## Assigned task
Please copy out each line of the listing that contains the word "target".

--- --- ---

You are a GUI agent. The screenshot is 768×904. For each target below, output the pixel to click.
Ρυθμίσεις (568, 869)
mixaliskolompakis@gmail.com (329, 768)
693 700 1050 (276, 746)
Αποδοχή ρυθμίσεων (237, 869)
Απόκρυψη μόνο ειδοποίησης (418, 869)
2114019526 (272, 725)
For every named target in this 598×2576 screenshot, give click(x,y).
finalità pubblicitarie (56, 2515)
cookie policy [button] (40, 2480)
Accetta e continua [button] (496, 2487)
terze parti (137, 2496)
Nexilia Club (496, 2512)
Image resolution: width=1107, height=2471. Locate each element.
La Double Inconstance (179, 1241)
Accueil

--- --- ---

## Problem solution
You are a GUI agent. The screenshot is 768×904. For each target below, output the pixel to click.
For every named target in this 598×2576 screenshot, give click(x,y).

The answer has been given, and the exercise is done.